Task requirements:
Word for word, set down the records and skip each picture.

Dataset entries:

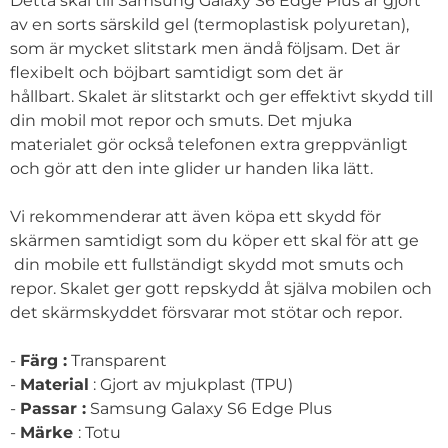
Detta skal till Samsung Galaxy S6 Edge Plus är gjort
av en sorts särskild gel (termoplastisk polyuretan),
som är mycket slitstark men ändå följsam. Det är
flexibelt och böjbart samtidigt som det är
hållbart. Skalet är slitstarkt och ger effektivt skydd till
din mobil mot repor och smuts. Det mjuka
materialet gör också telefonen extra greppvänligt
och gör att den inte glider ur handen lika lätt.
Vi rekommenderar att även köpa ett skydd för
skärmen samtidigt som du köper ett skal för att ge
din mobile ett fullständigt skydd mot smuts och
repor. Skalet ger gott repskydd åt själva mobilen och
det skärmskyddet försvarar mot stötar och repor.
-
Färg :
Transparent
-
Material
: Gjort av mjukplast (TPU)
-
Passar :
Samsung Galaxy S6 Edge Plus
-
Märke
: Totu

Written reply:
Detta skal till Samsung Galaxy S6 Edge Plus är gjort
av en sorts särskild gel (termoplastisk polyuretan),
som är mycket slitstark men ändå följsam. Det är
flexibelt och böjbart samtidigt som det är
hållbart. Skalet är slitstarkt och ger effektivt skydd till
din mobil mot repor och smuts. Det mjuka
materialet gör också telefonen extra greppvänligt
och gör att den inte glider ur handen lika lätt.
Vi rekommenderar att även köpa ett skydd för
skärmen samtidigt som du köper ett skal för att ge
din mobile ett fullständigt skydd mot smuts och
repor. Skalet ger gott repskydd åt själva mobilen och
det skärmskyddet försvarar mot stötar och repor.
-
Färg :
Transparent
-
Material
: Gjort av mjukplast (TPU)
-
Passar :
Samsung Galaxy S6 Edge Plus
-
Märke
: Totu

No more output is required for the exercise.